Chapter 8: Analyzing Results and Bottleneck Identification
Errors in performance tests are like warning lights on a car dashboard. A single "check engine" light does not tell you much -- is it a loose gas cap or a failing transmission? You need to categorize errors to diagnose the problem. Most beginners see "2% error rate" and stop there. A senior QA engineer asks: what kind of errors? When did they start? Did they correlate with a load increase? Did they affect all endpoints or just one?
| Error Type | HTTP Code | What It Usually Means Under Load | Investigation Path |
|---|---|---|---|
| Connection Refused | N/A (no response) | Server cannot accept more connections | Check max connections config, OS file descriptor limits |
| Connection Timeout | N/A (timeout) | Server too busy to respond in time | Check thread pool size, request queue depth |
| 500 Internal Server Error | 500 | Application exception -- null pointer, OOM, unhandled edge case | Check application logs for stack traces at the error timestamp |
| 502 Bad Gateway | 502 | Reverse proxy (nginx/ALB) cannot reach the app server | App server crashed or is too slow; check if process is alive |
| 503 Service Unavailable | 503 | Server is intentionally rejecting -- overloaded or in maintenance | Check rate limiters, circuit breakers, health checks |
| 504 Gateway Timeout | 504 | Reverse proxy timed out waiting for app server | App is alive but too slow; check downstream dependencies (DB, APIs) |
| 429 Too Many Requests | 429 | Rate limiter kicked in | This might be expected behavior -- check if rate limits match your test plan |
The timing of errors is as important as their type. Errors that appear immediately suggest configuration problems.
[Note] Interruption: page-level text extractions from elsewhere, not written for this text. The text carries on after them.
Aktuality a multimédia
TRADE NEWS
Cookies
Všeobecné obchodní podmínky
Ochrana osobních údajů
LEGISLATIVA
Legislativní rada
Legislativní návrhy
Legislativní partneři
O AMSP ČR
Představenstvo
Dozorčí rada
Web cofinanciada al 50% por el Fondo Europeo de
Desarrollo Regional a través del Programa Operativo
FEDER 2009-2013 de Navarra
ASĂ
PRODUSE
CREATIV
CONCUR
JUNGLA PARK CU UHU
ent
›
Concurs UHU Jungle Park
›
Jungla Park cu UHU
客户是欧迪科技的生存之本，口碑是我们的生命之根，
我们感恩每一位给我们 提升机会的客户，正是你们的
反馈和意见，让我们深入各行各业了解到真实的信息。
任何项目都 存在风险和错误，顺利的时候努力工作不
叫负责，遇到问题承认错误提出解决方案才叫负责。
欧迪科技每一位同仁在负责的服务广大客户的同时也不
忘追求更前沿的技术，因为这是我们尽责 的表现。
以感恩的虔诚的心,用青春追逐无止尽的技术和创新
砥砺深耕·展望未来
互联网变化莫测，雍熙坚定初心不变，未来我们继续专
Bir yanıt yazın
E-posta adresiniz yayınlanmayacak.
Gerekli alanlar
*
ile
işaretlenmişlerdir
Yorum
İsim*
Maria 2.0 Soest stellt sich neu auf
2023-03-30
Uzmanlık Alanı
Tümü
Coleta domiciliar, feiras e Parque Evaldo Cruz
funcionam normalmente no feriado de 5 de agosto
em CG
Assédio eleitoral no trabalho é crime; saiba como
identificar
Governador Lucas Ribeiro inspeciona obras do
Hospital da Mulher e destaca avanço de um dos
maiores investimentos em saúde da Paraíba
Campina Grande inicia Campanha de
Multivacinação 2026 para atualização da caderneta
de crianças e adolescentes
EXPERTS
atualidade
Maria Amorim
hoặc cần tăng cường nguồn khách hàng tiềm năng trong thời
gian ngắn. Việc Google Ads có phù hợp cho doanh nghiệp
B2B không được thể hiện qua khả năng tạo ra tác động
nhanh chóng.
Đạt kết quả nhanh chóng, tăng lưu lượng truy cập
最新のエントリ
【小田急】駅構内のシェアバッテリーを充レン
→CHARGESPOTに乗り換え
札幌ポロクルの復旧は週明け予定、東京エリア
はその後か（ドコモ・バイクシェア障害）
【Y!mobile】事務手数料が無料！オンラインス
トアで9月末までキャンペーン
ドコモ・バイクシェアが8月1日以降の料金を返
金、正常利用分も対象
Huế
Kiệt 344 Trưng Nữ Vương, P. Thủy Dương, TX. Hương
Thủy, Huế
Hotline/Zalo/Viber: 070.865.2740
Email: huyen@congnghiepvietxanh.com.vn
Errors that appear gradually suggest resource exhaustion. Errors that appear suddenly after a period of stability suggest a threshold being crossed.
Not all errors in your report are the server's fault. JMeter itself can run out of memory, network connections, or file handles if your load generator machine is underpowered. If you see "java.net.SocketException: Too many open files" or "java.lang.OutOfMemoryError" in the JMeter log, the bottleneck is your test machine, not the server. Always monitor your load generator machine during the test.
# These errors are from YOUR machine, not the server:
java.net.SocketException: Too many open files
→ Increase OS file descriptor limit: ulimit -n 65535
java.lang.OutOfMemoryError: Java heap space
→ Increase JMeter heap: set HEAP=-Xms2g -Xmx4g in jmeter.bat/jmeter.sh
java.net.BindException: Address already in use
→ Your machine ran out of ephemeral ports. Reduce users per machine or
increase port range: sysctl -w net.ipv4.ip_local_port_range="1024 65535"
java.net.ConnectException: Connection timed out
→ Could be client-side OR server-side. Check both. If your CPU is at
100% on the load gen machine, it is client-side.
# RULE: Always monitor your load generator machine.
# If its CPU > 80% or memory > 85%, your results are unreliable.
# Distribute the load across multiple machines instead.Note the total error count and error percentage from the Dashboard.
Open the Errors Over Time chart. Identify WHEN errors started -- correlate with the user ramp-up.
Open the response data for failed requests. Group errors by HTTP status code.
For each error type, check if it affected all endpoints or just one specific endpoint.
Cross-reference the error timestamps with server logs (application logs, access logs).
Check your load generator machine's resource usage to rule out client-side errors.
Document: "Error type [X] started at [Y] concurrent users, affecting endpoint [Z], caused by [root cause from logs]."
Q: During a load test, you see a 5% error rate with all errors being 502 Bad Gateway. The application logs show no errors. What is happening?
A: A 502 Bad Gateway means the reverse proxy (nginx, Apache, or a load balancer like ALB) successfully received the request but could not get a response from the upstream application server. The fact that application logs show no errors tells me the request never reached the application -- it died between the proxy and the app server. There are several possibilities: the app server process crashed and restarted (check process uptime and restart logs), the app server's request queue was full and it stopped accepting connections (check max worker/thread settings), or the app server was so slow that the proxy timed out before getting a response (check proxy timeout settings). I would check the reverse proxy logs (nginx error.log or ALB access logs) for the exact upstream error message, and also check if the application server was still running at the timestamp of the errors.
Key Point: Categorize errors by type (HTTP code), timing (when they started), and scope (which endpoints). A 2% error rate means nothing without context -- 2% connection timeouts on checkout during peak load is a very different problem from 2% 404s on a broken image link.
Key Point: Error analysis requires categorization by HTTP code, timing correlation with load increase, and distinguishing server errors from load generator errors.